| Work to complete |
Return the records that follow unaltered. Omit every picture.

** Input data follows **

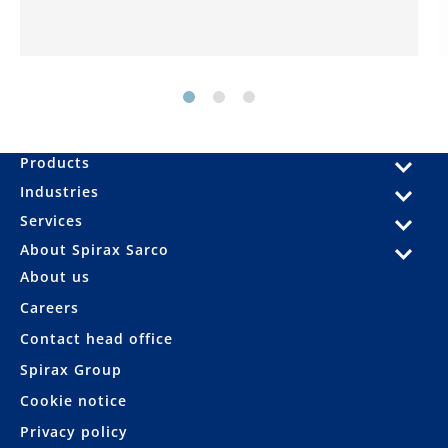
Products
Industries
Services
About Spirax Sarco
About us
Careers
Contact head office
Spirax Group
Cookie notice
Privacy policy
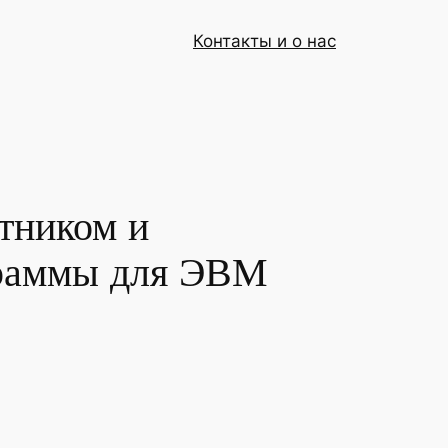
Контакты и о нас
тником и
граммы для ЭВМ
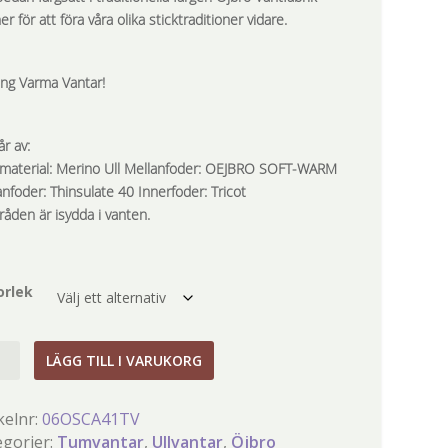
er för att föra våra olika sticktraditioner vidare.
ing Varma Vantar!
r av:
rmaterial: Merino Ull Mellanfoder: OEJBRO SOFT-WARM
nfoder: Thinsulate 40 Innerfoder: Tricot
råden är isydda i vanten.
orlek
o
LÄGG TILL I VARUKORG
vante
ia
kelnr:
06OSCA41TV
a
egorier:
Tumvantar
,
Ullvantar
,
Öjbro
gd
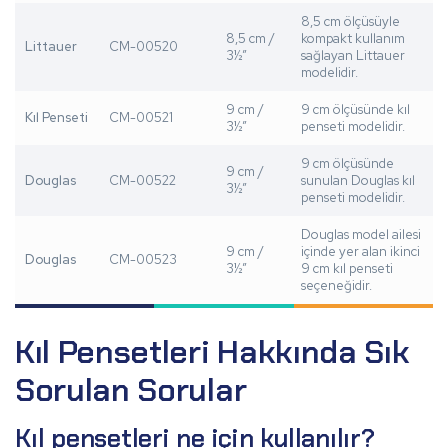
8,5 cm ölçüsüyle
8,5 cm /
kompakt kullanım
Littauer
CM-00520
3½”
sağlayan Littauer
modelidir.
9 cm /
9 cm ölçüsünde kıl
Kıl Penseti
CM-00521
3½”
penseti modelidir.
9 cm ölçüsünde
9 cm /
Douglas
CM-00522
sunulan Douglas kıl
3½”
penseti modelidir.
Douglas model ailesi
9 cm /
içinde yer alan ikinci
Douglas
CM-00523
3½”
9 cm kıl penseti
seçeneğidir.
Kıl Pensetleri Hakkında Sık
Sorulan Sorular
Kıl pensetleri ne için kullanılır?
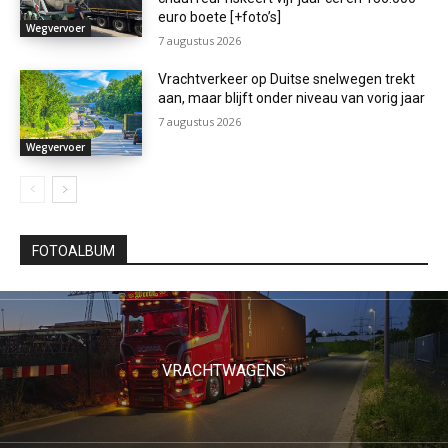
euro boete [+foto’s]
Wegvervoer
7 augustus 2026
Vrachtverkeer op Duitse snelwegen trekt
aan, maar blijft onder niveau van vorig jaar
7 augustus 2026
Wegvervoer
FOTOALBUM
VRACHTWAGENS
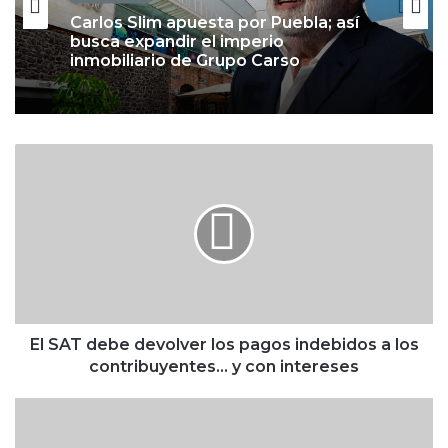
Negocios
Carlos Slim apuesta por Puebla; así
busca expandir el imperio
inmobiliario de Grupo Carso
No solo son tiendas
departamentales: así está integrada
E
la red de El Palacio de Hierro en
l
2026
S
A
T
d
e
b
e
d
El SAT debe devolver los pagos indebidos a los
e
contribuyentes... y con intereses
v
o
E
l
s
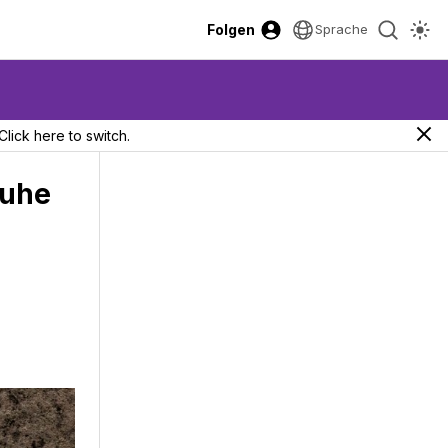
Folgen
Sprache
Click here to switch.
huhe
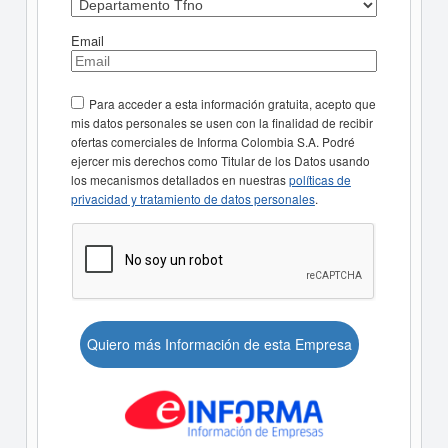
Email
Para acceder a esta información gratuita, acepto que
mis datos personales se usen con la finalidad de recibir
ofertas comerciales de Informa Colombia S.A. Podré
ejercer mis derechos como Titular de los Datos usando
los mecanismos detallados en nuestras
políticas de
privacidad y tratamiento de datos personales
.
Quiero más Información de esta Empresa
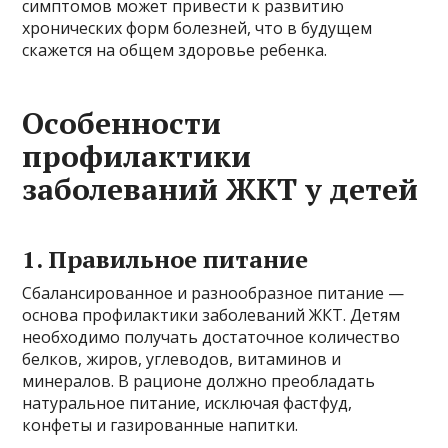
симптомов может привести к развитию
хронических форм болезней, что в будущем
скажется на общем здоровье ребенка.
Особенности
профилактики
заболеваний ЖКТ у детей
1. Правильное питание
Сбалансированное и разнообразное питание —
основа профилактики заболеваний ЖКТ. Детям
необходимо получать достаточное количество
белков, жиров, углеводов, витаминов и
минералов. В рационе должно преобладать
натуральное питание, исключая фастфуд,
конфеты и газированные напитки.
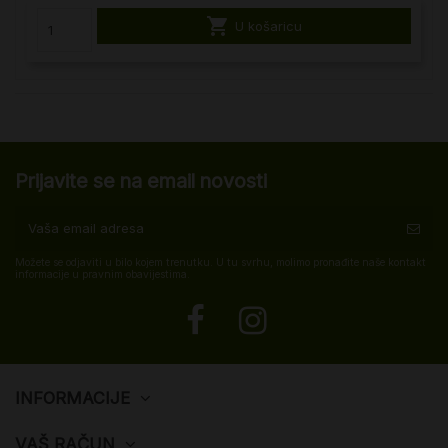

U košaricu
Prijavite se na email novosti
Možete se odjaviti u bilo kojem trenutku. U tu svrhu, molimo pronađite naše kontakt
informacije u pravnim obavijestima.
INFORMACIJE
VAŠ RAČUN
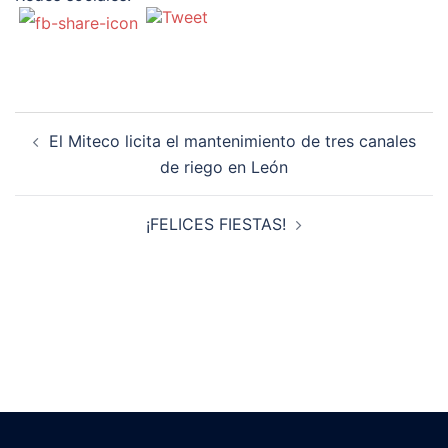
Navegación
El Miteco licita el mantenimiento de tres canales
de
de riego en León
entradas
¡FELICES FIESTAS!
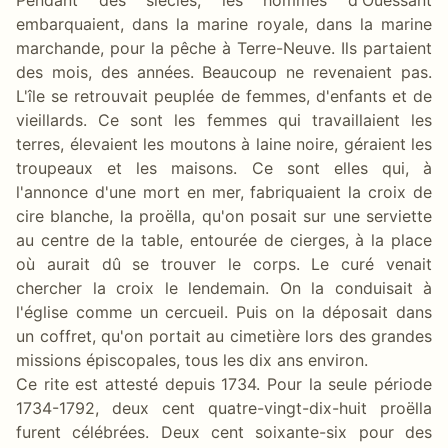
embarquaient, dans la marine royale, dans la marine
marchande, pour la pêche à Terre-Neuve. Ils partaient
des mois, des années. Beaucoup ne revenaient pas.
L'île se retrouvait peuplée de femmes, d'enfants et de
vieillards. Ce sont les femmes qui travaillaient les
terres, élevaient les moutons à laine noire, géraient les
troupeaux et les maisons. Ce sont elles qui, à
l'annonce d'une mort en mer, fabriquaient la croix de
cire blanche, la proëlla, qu'on posait sur une serviette
au centre de la table, entourée de cierges, à la place
où aurait dû se trouver le corps. Le curé venait
chercher la croix le lendemain. On la conduisait à
l'église comme un cercueil. Puis on la déposait dans
un coffret, qu'on portait au cimetière lors des grandes
missions épiscopales, tous les dix ans environ.
Ce rite est attesté depuis 1734. Pour la seule période
1734-1792, deux cent quatre-vingt-dix-huit proëlla
furent célébrées. Deux cent soixante-six pour des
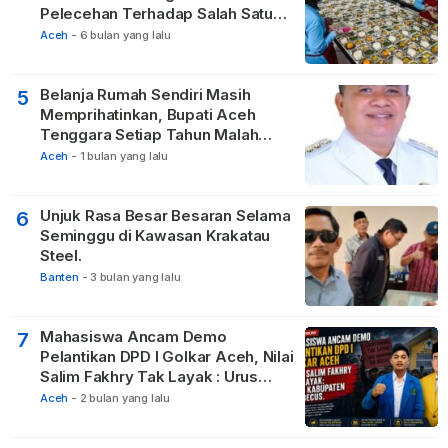
Pelecehan Terhadap Salah Satu
Relawan
Aceh
-
6 bulan yang lalu
Belanja Rumah Sendiri Masih
5
Memprihatinkan, Bupati Aceh
Tenggara Setiap Tahun Malah
Membangun Pasilitas Rumah
Aceh
-
1 bulan yang lalu
Tetangga
Unjuk Rasa Besar Besaran Selama
6
Seminggu di Kawasan Krakatau
Steel.
Banten
-
3 bulan yang lalu
Mahasiswa Ancam Demo
7
Pelantikan DPD I Golkar Aceh, Nilai
Salim Fakhry Tak Layak : Urus
Kabupaten Tak Becus.
Aceh
-
2 bulan yang lalu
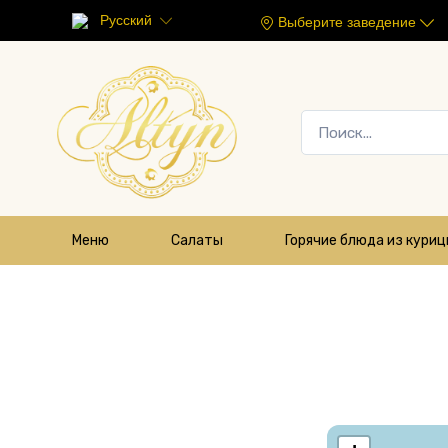
Русский
Выберите заведение
Меню
Салаты
Горячие блюда из кури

** End of Input data **

| Answer section |
Products
Industries
Services
About Spirax Sarco
About us
Careers
Contact head office
Spirax Group
Cookie notice
Privacy policy
Контакты и о нас
тником и
граммы для ЭВМ
er för att föra våra olika sticktraditioner vidare.
ing Varma Vantar!
r av:
rmaterial: Merino Ull Mellanfoder: OEJBRO SOFT-WARM
nfoder: Thinsulate 40 Innerfoder: Tricot
råden är isydda i vanten.
orlek
o
LÄGG TILL I VARUKORG
vante
ia
kelnr:
06OSCA41TV
a
egorier:
Tumvantar
,
Ullvantar
,
Öjbro
gd
8,5 cm ölçüsüyle
8,5 cm /
kompakt kullanım
Littauer
CM-00520
3½”
sağlayan Littauer
modelidir.
9 cm /
9 cm ölçüsünde kıl
Kıl Penseti
CM-00521
3½”
penseti modelidir.
9 cm ölçüsünde
9 cm /
Douglas
CM-00522
sunulan Douglas kıl
3½”
penseti modelidir.
Douglas model ailesi
9 cm /
içinde yer alan ikinci
Douglas
CM-00523
3½”
9 cm kıl penseti
seçeneğidir.
Kıl Pensetleri Hakkında Sık
Sorulan Sorular
Kıl pensetleri ne için kullanılır?
euro boete [+foto’s]
Wegvervoer
7 augustus 2026
Vrachtverkeer op Duitse snelwegen trekt
aan, maar blijft onder niveau van vorig jaar
7 augustus 2026
Wegvervoer
FOTOALBUM
VRACHTWAGENS
Negocios
Carlos Slim apuesta por Puebla; así
busca expandir el imperio
inmobiliario de Grupo Carso
No solo son tiendas
departamentales: así está integrada
E
la red de El Palacio de Hierro en
l
2026
S
A
T
d
e
b
e
d
El SAT debe devolver los pagos indebidos a los
e
contribuyentes... y con intereses
v
o
E
l
s
Folgen
Sprache
Click here to switch.
huhe
Email
Para acceder a esta información gratuita, acepto que
mis datos personales se usen con la finalidad de recibir
ofertas comerciales de Informa Colombia S.A. Podré
ejercer mis derechos como Titular de los Datos usando
los mecanismos detallados en nuestras
políticas de
privacidad y tratamiento de datos personales
.
Quiero más Información de esta Empresa
симптомов может привести к развитию
хронических форм болезней, что в будущем
скажется на общем здоровье ребенка.
Особенности
профилактики
заболеваний ЖКТ у детей
1. Правильное питание
Сбалансированное и разнообразное питание —
основа профилактики заболеваний ЖКТ. Детям
необходимо получать достаточное количество
белков, жиров, углеводов, витаминов и
минералов. В рационе должно преобладать
натуральное питание, исключая фастфуд,
конфеты и газированные напитки.

U košaricu
Prijavite se na email novosti
Možete se odjaviti u bilo kojem trenutku. U tu svrhu, molimo pronađite naše kontakt
informacije u pravnim obavijestima.
INFORMACIJE
VAŠ RAČUN
Navegación
El Miteco licita el mantenimiento de tres canales
de
de riego en León
entradas
¡FELICES FIESTAS!
embarquaient, dans la marine royale, dans la marine
marchande, pour la pêche à Terre-Neuve. Ils partaient
des mois, des années. Beaucoup ne revenaient pas.
L'île se retrouvait peuplée de femmes, d'enfants et de
vieillards. Ce sont les femmes qui travaillaient les
terres, élevaient les moutons à laine noire, géraient les
troupeaux et les maisons. Ce sont elles qui, à
l'annonce d'une mort en mer, fabriquaient la croix de
cire blanche, la proëlla, qu'on posait sur une serviette
au centre de la table, entourée de cierges, à la place
où aurait dû se trouver le corps. Le curé venait
chercher la croix le lendemain. On la conduisait à
l'église comme un cercueil. Puis on la déposait dans
un coffret, qu'on portait au cimetière lors des grandes
missions épiscopales, tous les dix ans environ.
Ce rite est attesté depuis 1734. Pour la seule période
1734-1792, deux cent quatre-vingt-dix-huit proëlla
furent célébrées. Deux cent soixante-six pour des
Pelecehan Terhadap Salah Satu
Relawan
Aceh
-
6 bulan yang lalu
Belanja Rumah Sendiri Masih
5
Memprihatinkan, Bupati Aceh
Tenggara Setiap Tahun Malah
Membangun Pasilitas Rumah
Aceh
-
1 bulan yang lalu
Tetangga
Unjuk Rasa Besar Besaran Selama
6
Seminggu di Kawasan Krakatau
Steel.
Banten
-
3 bulan yang lalu
Mahasiswa Ancam Demo
7
Pelantikan DPD I Golkar Aceh, Nilai
Salim Fakhry Tak Layak : Urus
Kabupaten Tak Becus.
Aceh
-
2 bulan yang lalu
Русский
Выберите заведение
Меню
Салаты
Горячие блюда из кури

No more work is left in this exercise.